Wie die Polizei außerdem mitteilte, haben Unbekannte in den vergangenen Tagen in Mühlheim (Kreis Breisgau-Hochschwarzwald) zudem ein ganzes Bienenvolk gestohlen. Dabei habe es sich um ein Jungbienenvolk mit etwa 5.000 Tieren sowie einen dazugehörigen Bienen-Kasten gehandelt – der Sachwert beträgt etwa 380 Euro, der emotionale Wert lässt sich nicht messen.

Die Ermittler gehen davon aus, dass eine Person, die Ahnung hat – womöglich ein Imker – den Diebstahl zwischen Ende Juli und Anfang August in Müllheim begangen hat.
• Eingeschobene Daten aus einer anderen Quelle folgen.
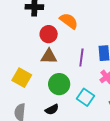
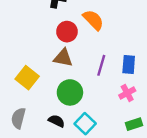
cyan square: (85, 97) -> (85, 124), moved
black semicircle: (52, 109) -> (57, 121), turned -136

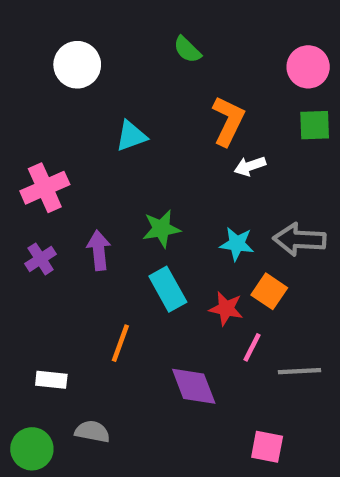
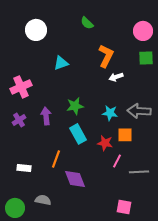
orange square: (269, 291) -> (125, 135), turned -35
white rectangle: (51, 380) -> (24, 168), moved
purple diamond: (194, 386) -> (75, 179), moved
Sowohl mit Blick auf das gestohlene Bienenvolk als auch im Fall der Forellen bitten die Beamten nun um Hinweise von Zeugen. Ob es einen Zusammenhang zwischen den beiden Taten gibt, ist nicht bekannt.

Tier-Diebstähle sind gar nicht so selten: Bereits im Jahr 2017 wurden in Heilbronn-Sontheim unglaubliche 80.000 Bienen gestohlen. In Eppingen wurden 2018 ganze 500 Forellen Opfer eines Attentats: Die Frischwasserzufuhr wurde absichtlich manipuliert, weshalb die Forellen in ihrem Teich verendeten.